Typically, now we would use these two delta values to update the weights and biases and then run the network again. Rinse and repeat until the cost function is appreciably minimized. But instead of going that route, I decided to implement an optimizer from the scipy package, specifically fmin_l_bfgs_b, which requires gradients of the objective function and a set of initial weights. As such, instead of actually updating the weights, we'll simply have the function return rate of change of the cost with respect to the biases and weights. The optimizer will handle the process of actually updating the weights (more on this later).

Wrapping this function up

As you can see, the nn function takes in a set of weights, performs forward propagation to predict the output, calculates the regularized cost using cross entropy and L2 regularization, and then performs backpropagation to determine the rate of change of the cost function with respect to the biases and weights. The gradients are rolled into a vector which can be passed directly to the optimizer. We skipped past this at the beginning of the function, but you can see that the first thing done in the function is to unroll the weights and reshape them into matrices for efficient matrix multiplication during forward and backpropagation.


In [6]:
def nn(weights,x,y):
    
    n = x.shape[0]
    bias = np.ones((n,1))

    # Unroll weights from a single vector
    w2 = weights[:(m+1)*hidden].reshape((hidden,(m+1))) # [Hiddden X m + 1]
    w3 = weights[(m+1)*hidden:].reshape((classes,(hidden+1))) # [classes X Hidden + 1]

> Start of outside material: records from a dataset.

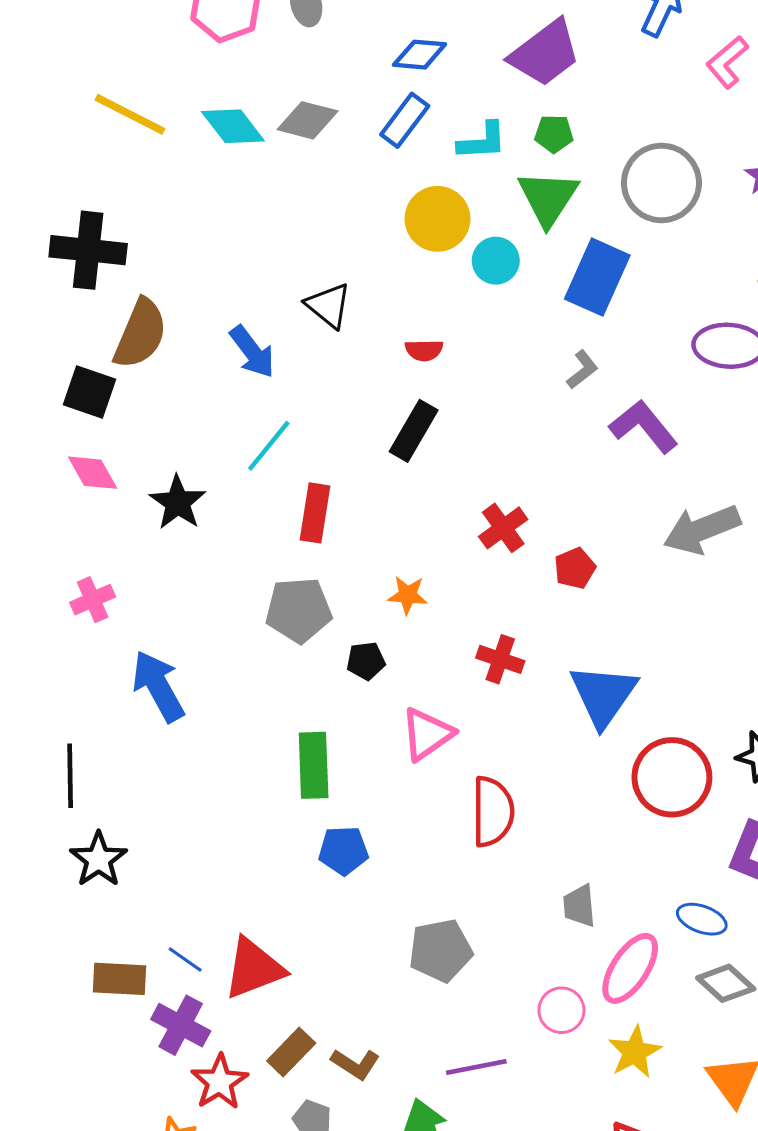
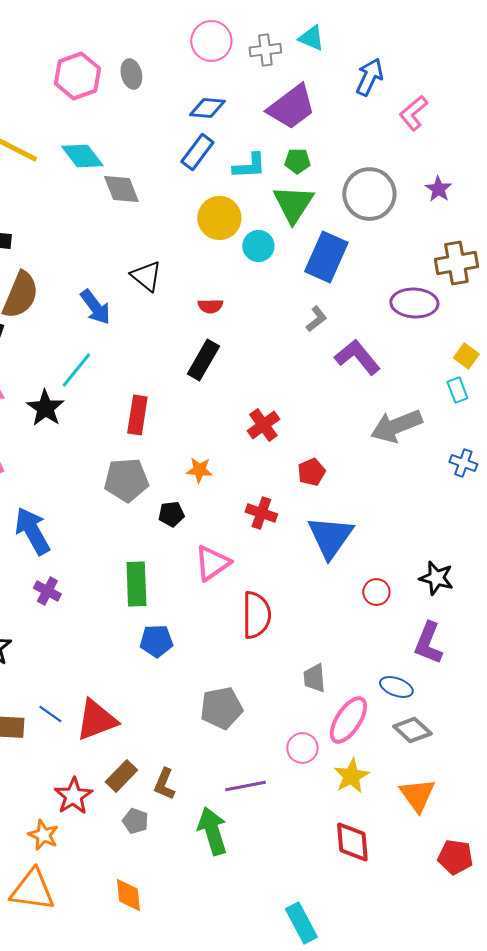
gray diamond: (308, 120) -> (121, 189), moved, turned 54
cyan line: (269, 446) -> (76, 370), moved
red pentagon: (575, 568) -> (311, 472), moved
red circle: (672, 777) -> (376, 592), size x0.5
purple cross: (181, 1025) -> (47, 591), moved, size x0.7
brown L-shape: (355, 1064) -> (164, 784), turned 80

    ### Forward propagation ###

    a1 = np.concatenate((bias,x),axis=1) # [nXm+1]

    a2 = sigmoid(np.dot(a1,w2.T)) # [nXm+1] . [m+1XHidden] = [nXHidden]
    a2 = np.concatenate((bias,a2),axis=1) # [nXHidden+1]

    a3 = sigmoid(np.dot(a2,w3.T)) # [nXHidden+1] . [Hidden+1Xclasses] = [nXclasses]

    # Cost function: regularized cross entropy
    C = np.sum(np.nan_to_num(-y*np.log(a3) - (1-y)*(np.log(1-a3))))/n
    C += ((Lambda/(2*n)) * (np.sum(w2[:,1:]**2) + np.sum(w3[:,1:]**2))) # Add regularization to the cost function

    ### Backpropagation ###

    d3 = (a3 - y) # [nXclasses]
    d2 = np.dot(d3,w3) * (a2*(1-a2)) # [nXclasses] . [classesXHidden+1] = [nXHidden+1]
    
    # We don't need to do this for the input layer, obviously.
    # There were no calculations that produced the input layer, that is raw data

    # Find the gradients for the weights
    grad2 = np.dot(d2[:,1:].T,a1)/n # [HiddenXn] . [nXm+1] = [HiddenXm+1]
    grad3 = np.dot(d3.T,a2)/n # [classesXn] . [nXHidden+1] = [classesXHidden+1]

    # Regularize the weights only
    if Lambda !=0:
        grad2[:,1:] -= (Lambda/n * w2[:,1:])
        grad3[:,1:] -= (Lambda/n * w3[:,1:])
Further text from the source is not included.